Anyway, Abraham’s season is over, but he said “I’m happy to have got it over with, and after the rehab’s finished I’m sure I’ll be able to once again give 100 per cent in my training and riding. I’ve got the whole winter in front of me, and the aim is to be able to go into the pre-season testing without anything holding me back. It’ll be a while of course before I’m able to get back on the bike, but I’m counting on going to the Masaryk Circuit this Sunday to watch the Marco Simoncelli Memorial Ride.”

 

5 COMMENTS

  1. “pretty much everyone who saw the incident figured Marquez would end up paying”

    That’s optimistic at best. The issue has been a hotbed of controversy and forums/blogs all over were rife with arguments on both sides. I think that Honda’s penalty is fair, but I think MM getting a point for such a ridiculously small love tap actually sets a bad precedent. Racing involves accidental touches all the time. MM’s touch with Pedrosa was exactly that, an accidental touch.
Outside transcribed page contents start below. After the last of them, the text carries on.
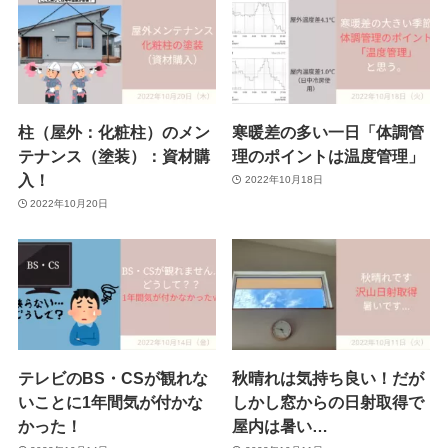
柱（屋外：化粧柱）のメン
寒暖差の多い一日「体調管
テナンス（塗装）：資材購
理のポイントは温度管理」
入！
2022年10月18日
2022年10月20日
テレビのBS・CSが観れな
秋晴れは気持ち良い！だが
いことに1年間気が付かな
しかし窓からの日射取得で
かった！
屋内は暑い…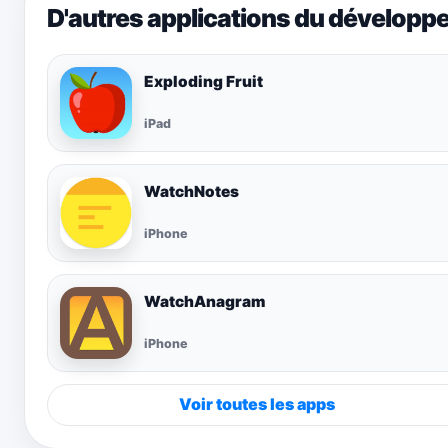
D'autres applications du développ
Exploding Fruit
iPad
WatchNotes
iPhone
WatchAnagram
iPhone
Voir toutes les apps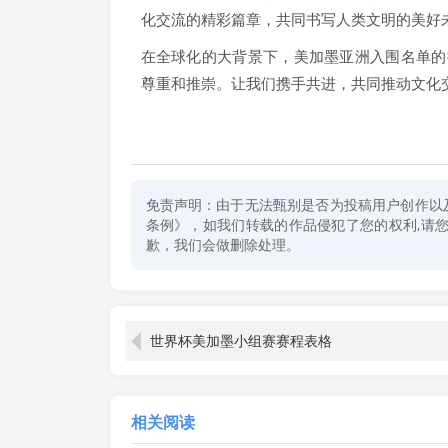
化交流的精彩篇章，共同书写人类文明的美好
在全球化的大背景下，美加墨亚洲入围名单的
尊重和推崇。让我们携手共进，共同推动文化
免责声明：由于无法甄别是否为投稿用户创作以
条例》，如我们转载的作品侵犯了您的权利,请您通
歉，我们会做删除处理。
世界杯美加墨小组赛赛程表格
相关阅读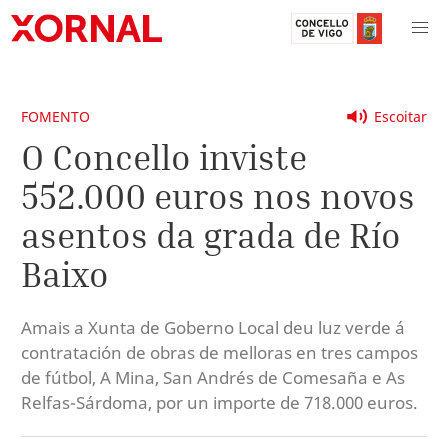
FOMENTO
Escoitar
O Concello inviste
552.000 euros nos novos
asentos da grada de Río
Baixo
Amais a Xunta de Goberno Local deu luz verde á
contratación de obras de melloras en tres campos
de fútbol, A Mina, San Andrés de Comesaña e As
Relfas-Sárdoma, por un importe de 718.000 euros.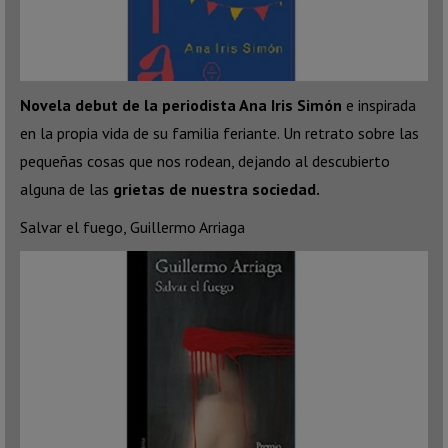
Novela debut de la periodista Ana Iris Simón
e inspirada
en la propia vida de su familia feriante. Un retrato sobre las
pequeñas cosas que nos rodean, dejando al descubierto
alguna de las
grietas de nuestra sociedad.
Salvar el fuego, Guillermo Arriaga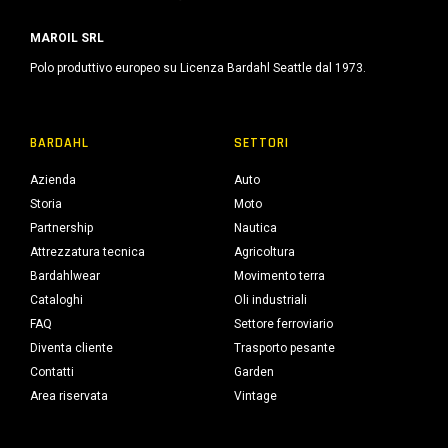
MAROIL SRL
Polo produttivo europeo su Licenza Bardahl Seattle dal 1973.
BARDAHL
SETTORI
Azienda
Auto
Storia
Moto
Partnership
Nautica
Attrezzatura tecnica
Agricoltura
Bardahlwear
Movimento terra
Cataloghi
Oli industriali
FAQ
Settore ferroviario
Diventa cliente
Trasporto pesante
Contatti
Garden
Area riservata
Vintage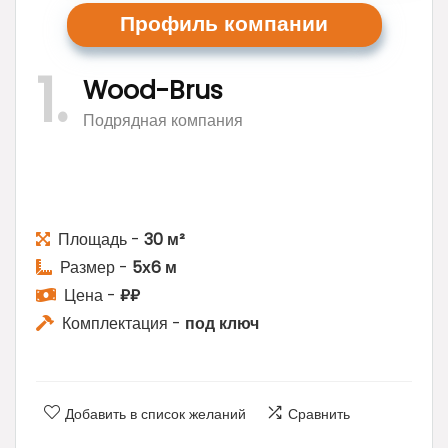
Профиль ком
пании
1
Wood-Brus
Подрядная компания
Площадь -
30 м²
Размер -
5х6 м
Цена -
₽₽
Комплектация -
под ключ
Добавить в список желаний
Сравнить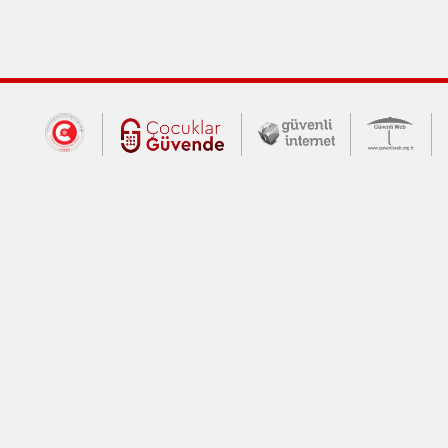
Dış Bağlantılar
Cumhurbaşkanlığı İletişim Merkezi (CİM
Çocuklar Güvende (yeni 
Güvenli İnte
Güv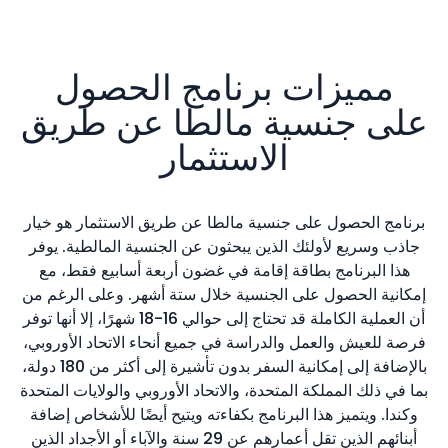
مميزات برنامج الحصول
على جنسية مالطا عن طريق
الاستثمار
برنامج الحصول على جنسية مالطا عن طريق الاستثمار هو خيار
جاذب وسريع لأولئك الذين يبحثون عن الجنسية المالطية. يوفر
هذا البرنامج بطاقة إقامة في غضون أربعة أسابيع فقط، مع
إمكانية الحصول على الجنسية خلال ستة أشهر. وعلى الرغم من
أن العملية الكاملة قد تحتاج إلى حوالي 16-18 شهرًا، إلا أنها توفر
فرصة للعيش والعمل والدراسة في جميع أنحاء الاتحاد الأوروبي،
بالإضافة إلى إمكانية السفر بدون تأشيرة إلى أكثر من 180 دولة،
بما في ذلك المملكة المتحدة، والاتحاد الأوروبي والولايات المتحدة
وكندا. ويتميز هذا البرنامج بكفاءته ويتيح أيضًا للأشخاص إضافة
أبنائهم الذين تقل أعمارهم عن 29 سنة والآباء أو الأجداد الذين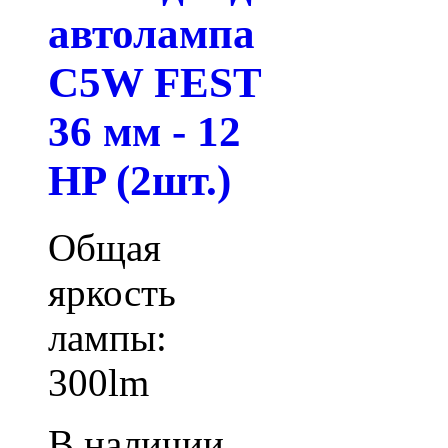
автолампа
C5W FEST
36 мм - 12
HP (2шт.)
Общая
яркость
лампы:
300lm
В наличии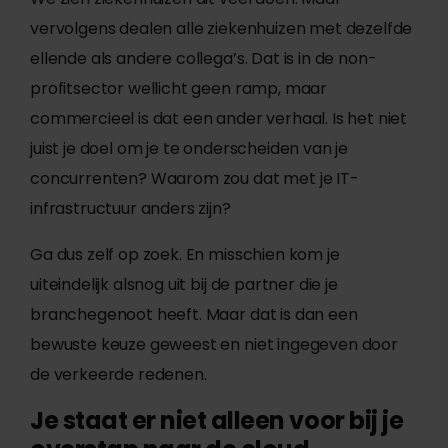
vervolgens dealen alle ziekenhuizen met dezelfde
ellende als andere collega’s. Dat is in de non-
profitsector wellicht geen ramp, maar
commercieel is dat een ander verhaal. Is het niet
juist je doel om je te onderscheiden van je
concurrenten? Waarom zou dat met je IT-
infrastructuur anders zijn?
Ga dus zelf op zoek. En misschien kom je
uiteindelijk alsnog uit bij de partner die je
branchegenoot heeft. Maar dat is dan een
bewuste keuze geweest en niet ingegeven door
de verkeerde redenen.
Je staat er niet alleen voor bij je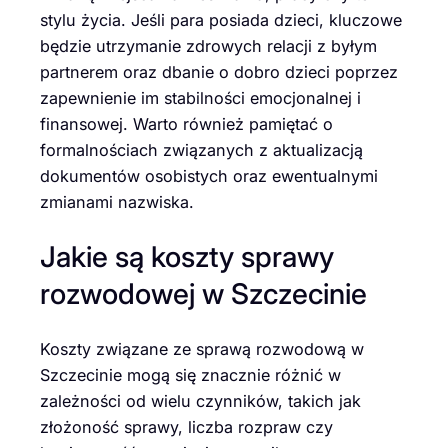
stylu życia. Jeśli para posiada dzieci, kluczowe
będzie utrzymanie zdrowych relacji z byłym
partnerem oraz dbanie o dobro dzieci poprzez
zapewnienie im stabilności emocjonalnej i
finansowej. Warto również pamiętać o
formalnościach związanych z aktualizacją
dokumentów osobistych oraz ewentualnymi
zmianami nazwiska.
Jakie są koszty sprawy
rozwodowej w Szczecinie
Koszty związane ze sprawą rozwodową w
Szczecinie mogą się znacznie różnić w
zależności od wielu czynników, takich jak
złożoność sprawy, liczba rozpraw czy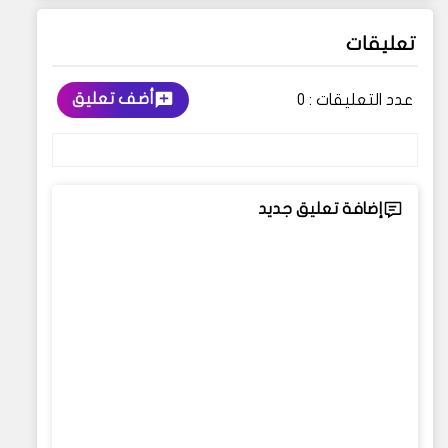
تعليقات
أضف تعليق
عدد التعليقات :
0
إضافة تعليق جديد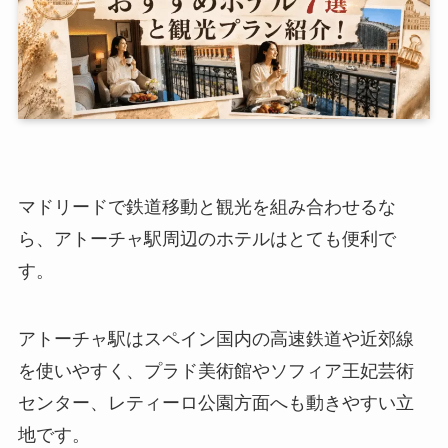
マドリードで鉄道移動と観光を組み合わせるな
ら、アトーチャ駅周辺のホテルはとても便利で
す。
アトーチャ駅はスペイン国内の高速鉄道や近郊線
を使いやすく、プラド美術館やソフィア王妃芸術
センター、レティーロ公園方面へも動きやすい立
地です。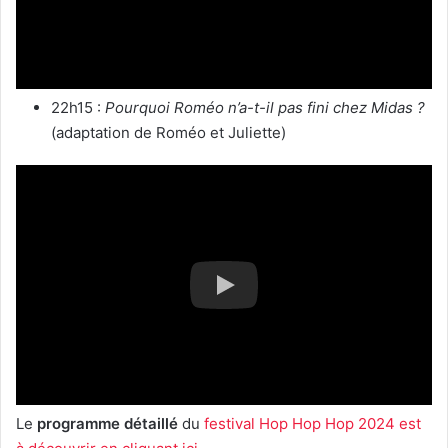
22h15 :
Pourquoi Roméo n’a-t-il pas fini chez Midas ?
(adaptation de Roméo et Juliette)
Le
programme détaillé
du
festival Hop Hop Hop 2024 est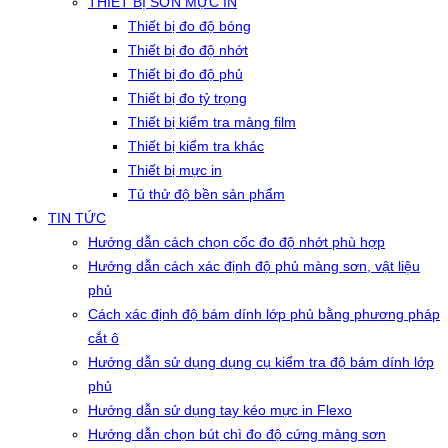
THIẾT BỊ SƠN MỰC IN
Thiết bị đo độ bóng
Thiết bị đo độ nhớt
Thiết bị đo độ phủ
Thiết bị đo tỷ trọng
Thiết bị kiểm tra màng film
Thiết bị kiểm tra khác
Thiết bị mực in
Tủ thử độ bền sản phẩm
TIN TỨC
Hướng dẫn cách chọn cốc đo độ nhớt phù hợp
Hướng dẫn cách xác định độ phủ màng sơn, vật liệu
phủ
Cách xác định độ bám dính lớp phủ bằng phương pháp
cắt ô
Hướng dẫn sử dụng dụng cụ kiểm tra độ bám dính lớp
phủ
Hướng dẫn sử dụng tay kéo mực in Flexo
Hướng dẫn chọn bút chì đo độ cứng màng sơn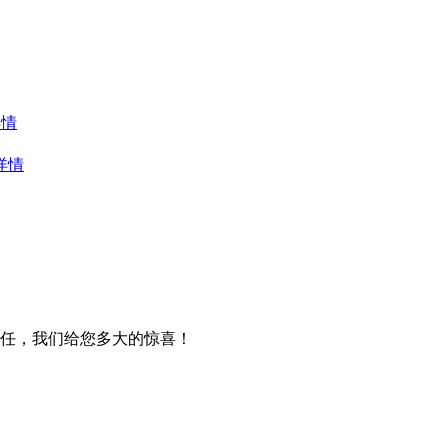
详情
详情
任，我们给您多大的惊喜！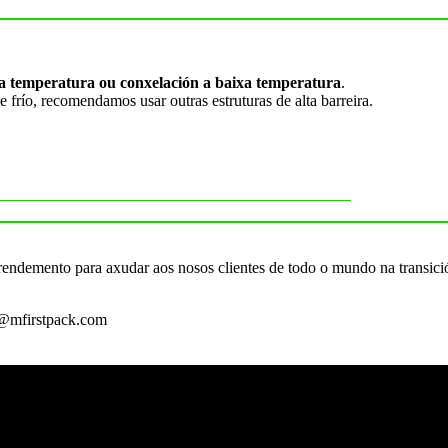
lta temperatura ou conxelación a baixa temperatura
.
 frío, recomendamos usar outras estruturas de alta barreira.
o rendemento para axudar aos nosos clientes de todo o mundo na transici
y@mfirstpack.com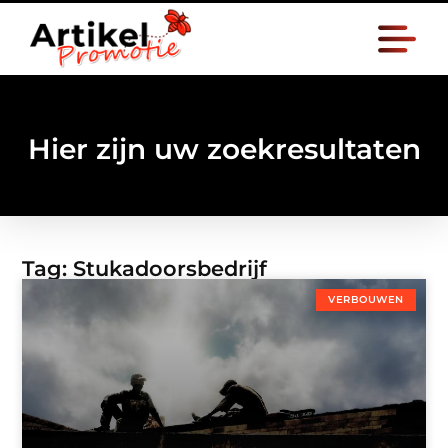
Hier zijn uw zoekresultaten
Tag: Stukadoorsbedrijf
VERBOUWEN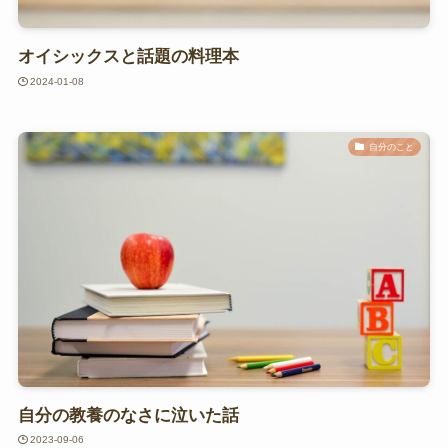
オイシックスと話題の料理本
2024-01-08
自分のこと
自分の教養のなさに泣いた話
2023-09-06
Had Honda not had a single and completely exposed TC sensor at the back of the bike, there wouldn’t have been anything to discuss. The tap didn’t even really unsettle the bike.

    So, now the precedent has been set that even if your opponent’s bike is (mis)designed to set you up for the fall, fall you will.

      • All that said, I do understand why Race Control took the stand they did. MM has had a fairly impressive history of leaving no margin for error. Their stand is that they want to send MM the message that he’d better start leaving that margin lest the consequences be more serious next time.

        I can accept that and I also accept how entirely $!@^&* Pedrosa is/was with MM with what could only be the virtual demise of Pedrosa’s final chance in the premier class to win a title. I feel sorry for Dani, as he has had some of the most miserable luck of any rider to have multiple championships under his belt from the lower classes. MotoGP has not been kind to Pedrosa. He’s got to be probably the best rider to never win a MotoGP championship.

        If MM does wind up getting a 4th point against his license this season, we’ll be well placed to witness one of his brilliant hell-bent-for-leather, come-from-the-rear races. His two Moto2 races from the back of the grid were epic to the point of looking like something out of a PlayStation game.